Because the HOD discusses the evidence produced by the witnesses, the court cannot conclude that the hearing officer failed to consider the evidence as the plaintiff alleges. Iapalucci, 402 F. Supp. 2d at 170 (concluding that it was impossible to conclude, based upon the record, that a hearing officer "ignored" the plaintiff's witnesses' testimony, and it was "just as likely" that the hearing officer relied heavily on other testimony). In fact, the HOD itself demonstrates that the hearing officer did consider the plaintiff's evidence, but he found D.W.'s testimony to be more persuasive.*fn10 The hearing officer concluded that "notwithstanding [the evidence produced by the plaintiff,] [t]he student unequivocally declared he had only received special education services once or twice" at Edison. HOD at 4-5.
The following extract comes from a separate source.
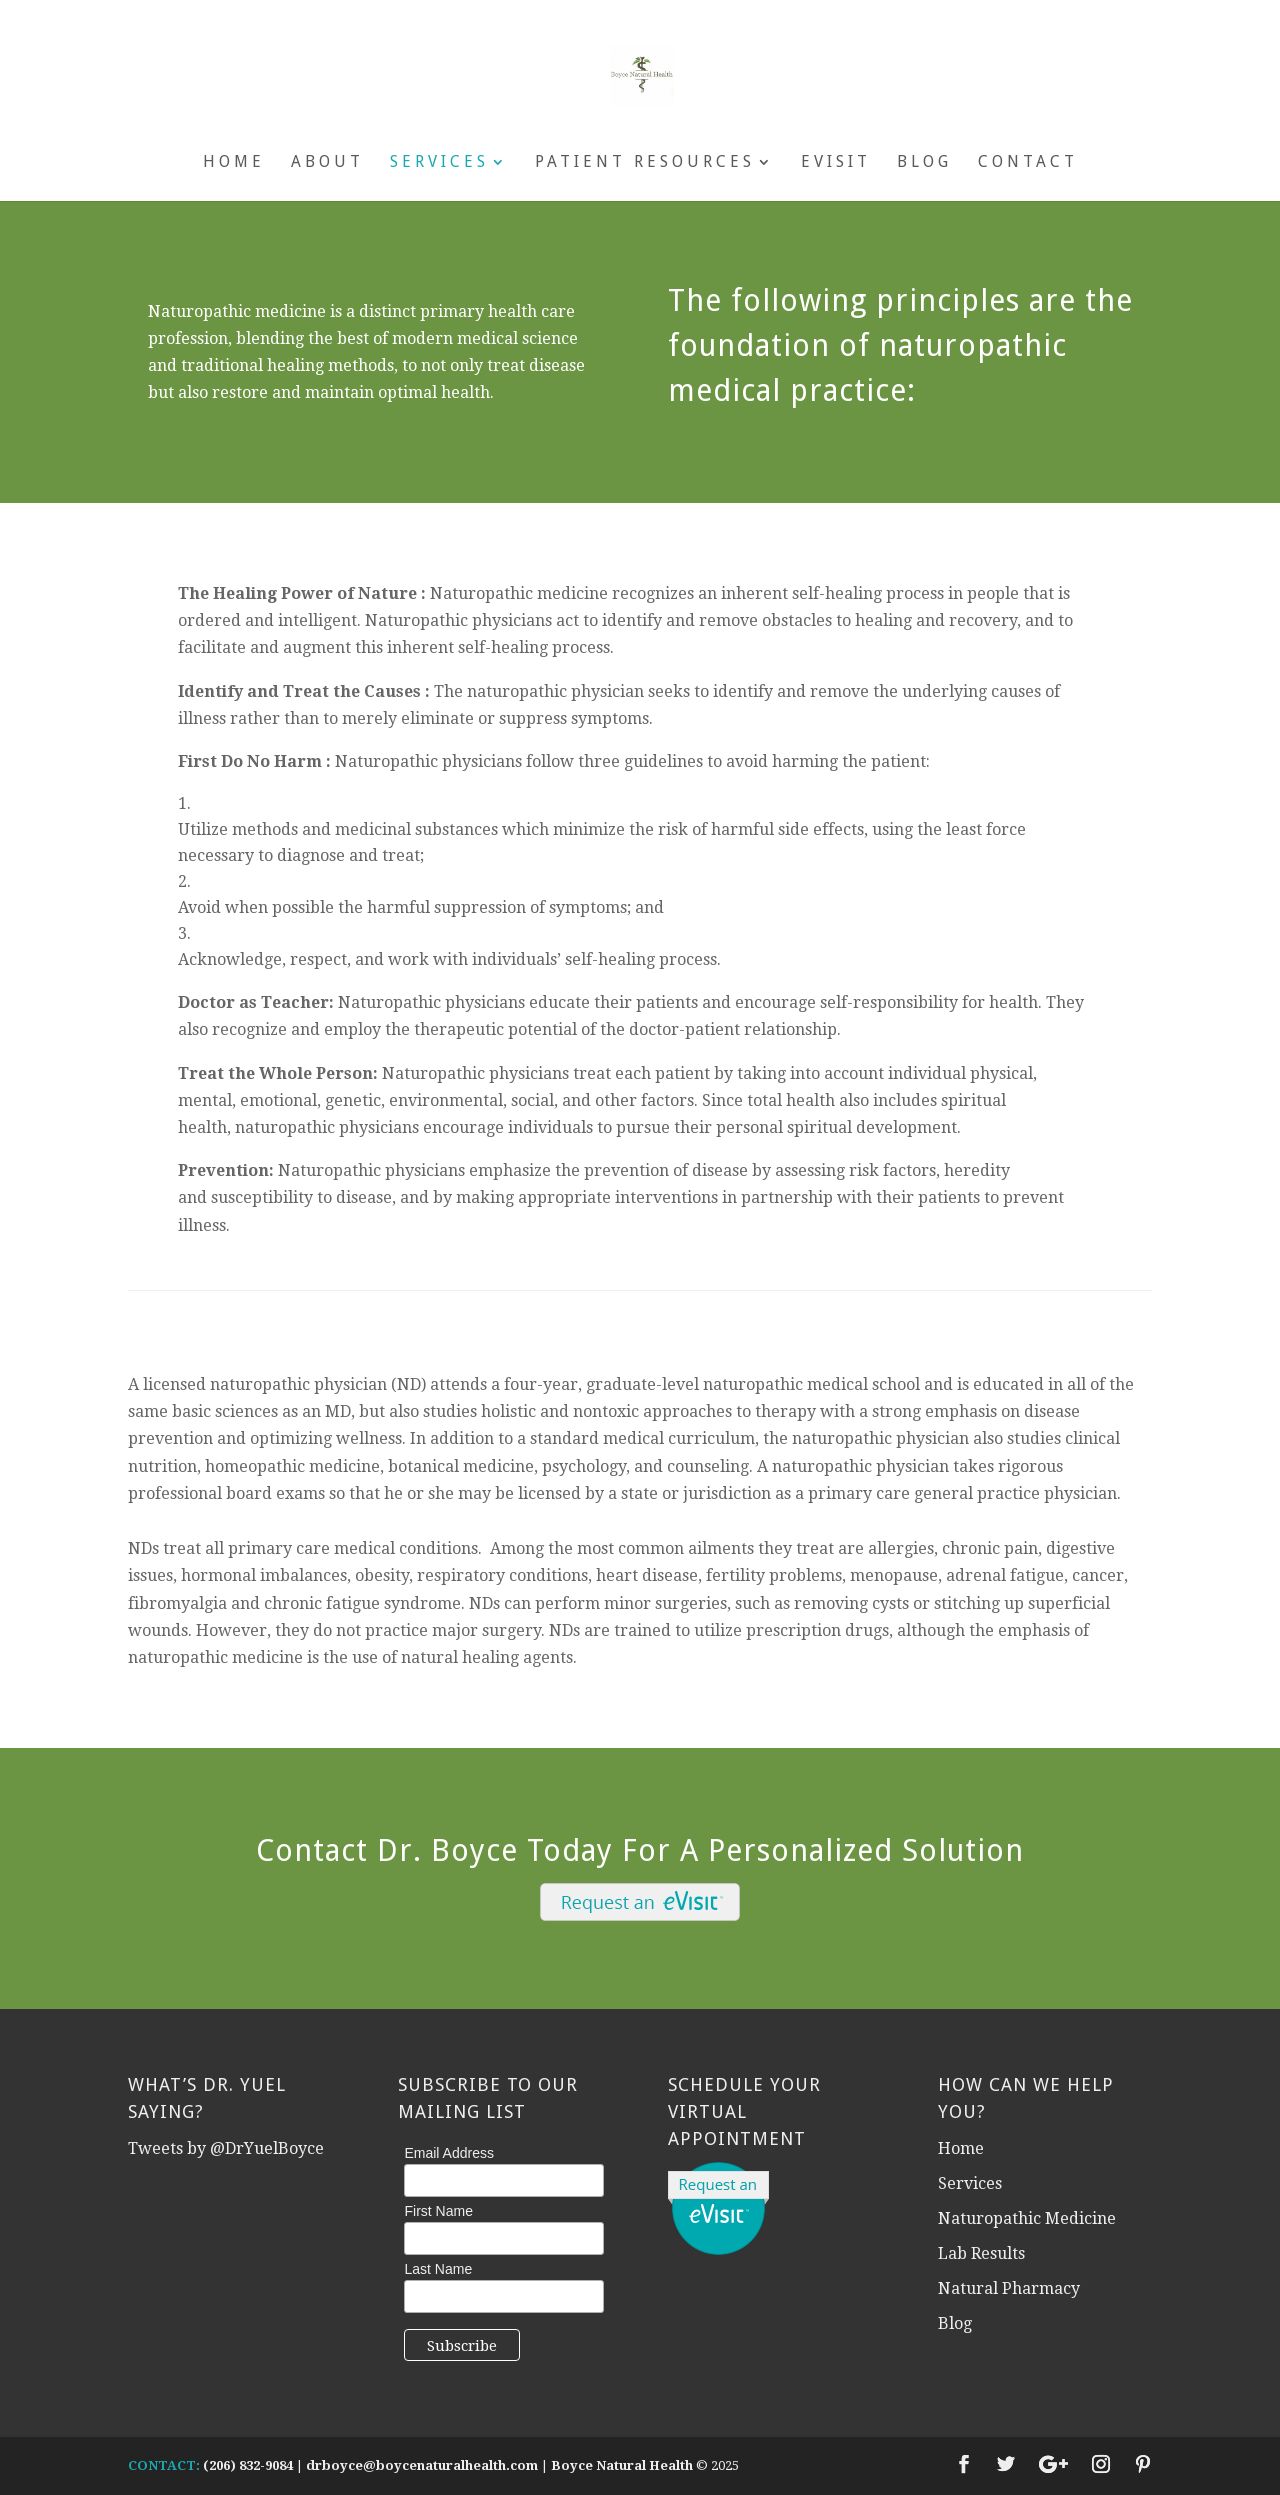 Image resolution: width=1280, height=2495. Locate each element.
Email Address (448, 2153)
Accordingly, the HOD evidences that the hearing officer balanced the evidence presented by both parties in reaching his conclusion. HOD at 4-5. The hearing officer need not provide an explanation for why he or she gives more weight to certain evidence than to contradictory evidence. Iapalucci, 402 F. Supp. 2d at 170 (citing Shoenbach, 309 F. Supp. 2d at 71). This is because "[t]he Hearing Officer -- as opposed to this Court -- has an opportunity to hear testimony in person, examine the demeanor of the witness and reactions of the participants, and can bring immeasurable experience and expertise in this specialized area." Id. As a result, the court concludes that the hearing officer did not err in relying on D.W.'s testimony in issuing the HOD. Id. at 170-171 (deferring to the hearing officer's choice to give weight to certain evidence where "the HOD [was] replete with references by the Hearing Officer to the evidence offered by the [party challenging the HOD]," evidencing the hearing officer's consideration of all the evidence presented).
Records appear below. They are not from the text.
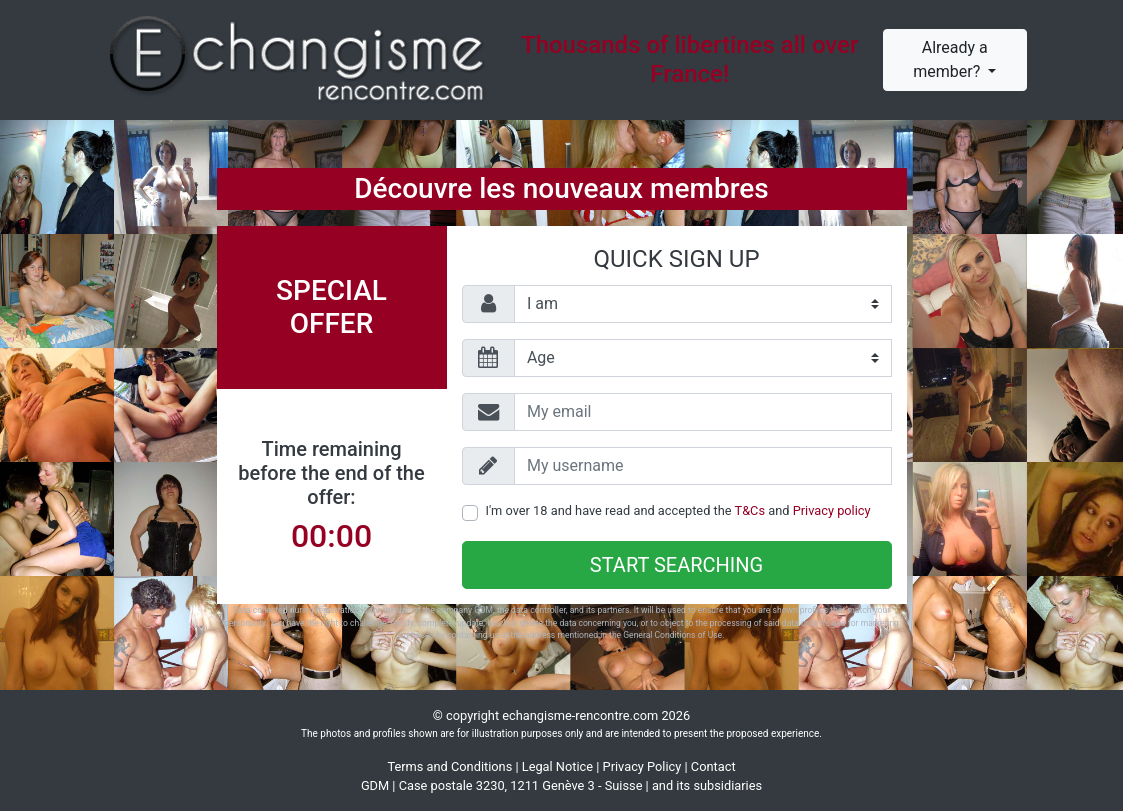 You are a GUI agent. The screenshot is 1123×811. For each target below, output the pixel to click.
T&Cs (750, 510)
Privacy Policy (642, 766)
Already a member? (950, 59)
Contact (713, 766)
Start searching (676, 565)
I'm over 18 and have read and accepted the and (678, 510)
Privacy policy (832, 510)
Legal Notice (557, 766)
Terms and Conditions (449, 766)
Upon consideration of the administrative record and the findings of the hearing officer, the court concludes that the plaintiff has not alleged sufficient facts to prove, by a preponderance of the evidence, that the HOD is wrong. Kerkam v. McKenzie, 862 F.2d 884, 887 (D.C. Cir. 1988) (stating that the party challenging an HOD must prove by a preponderance of evidence that the HOD is incorrect). Accordingly, the court grants the defendant's motion to dismiss.
For the foregoing reasons, the court grants the defendant's motion to dismiss. An order consistent with this Memorandum Opinion is separately and contemporaneously issued this 21st day of September, 2006.